* Records provided
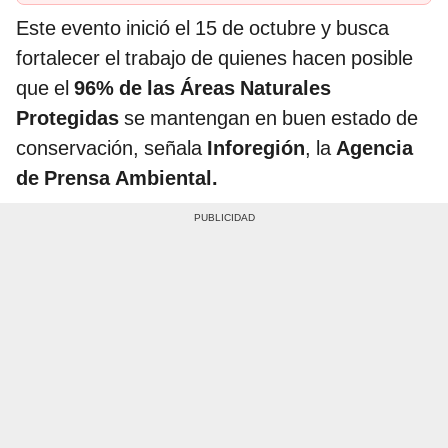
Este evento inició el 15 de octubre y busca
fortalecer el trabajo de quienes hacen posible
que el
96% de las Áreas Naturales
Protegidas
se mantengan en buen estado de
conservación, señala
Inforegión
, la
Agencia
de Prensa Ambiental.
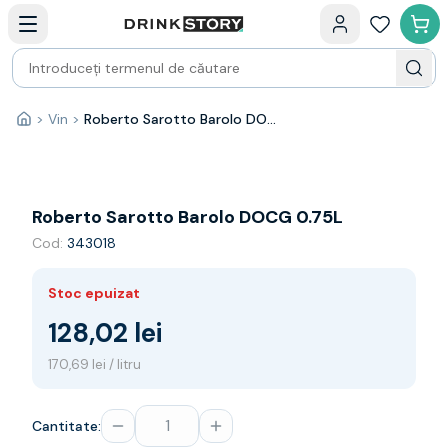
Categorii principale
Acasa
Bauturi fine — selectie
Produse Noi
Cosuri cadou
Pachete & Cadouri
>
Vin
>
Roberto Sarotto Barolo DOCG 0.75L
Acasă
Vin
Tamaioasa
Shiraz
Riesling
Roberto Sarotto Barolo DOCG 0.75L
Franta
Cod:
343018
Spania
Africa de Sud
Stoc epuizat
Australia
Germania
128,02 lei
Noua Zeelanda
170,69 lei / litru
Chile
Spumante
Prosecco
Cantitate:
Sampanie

* How to complete this task
Retype each line above exactly and leave out any picture.

* Answer area
Este evento inició el 15 de octubre y busca
fortalecer el trabajo de quienes hacen posible
que el
96% de las Áreas Naturales
Protegidas
se mantengan en buen estado de
conservación, señala
Inforegión
, la
Agencia
de Prensa Ambiental.
Categorii principale
Acasa
Bauturi fine — selectie
Produse Noi
Cosuri cadou
Pachete & Cadouri
>
Vin
>
Roberto Sarotto Barolo DOCG 0.75L
Acasă
Vin
Tamaioasa
Shiraz
Riesling
Roberto Sarotto Barolo DOCG 0.75L
Franta
Cod:
343018
Spania
Africa de Sud
Stoc epuizat
Australia
Germania
128,02 lei
Noua Zeelanda
170,69 lei / litru
Chile
Spumante
Prosecco
Cantitate:
Sampanie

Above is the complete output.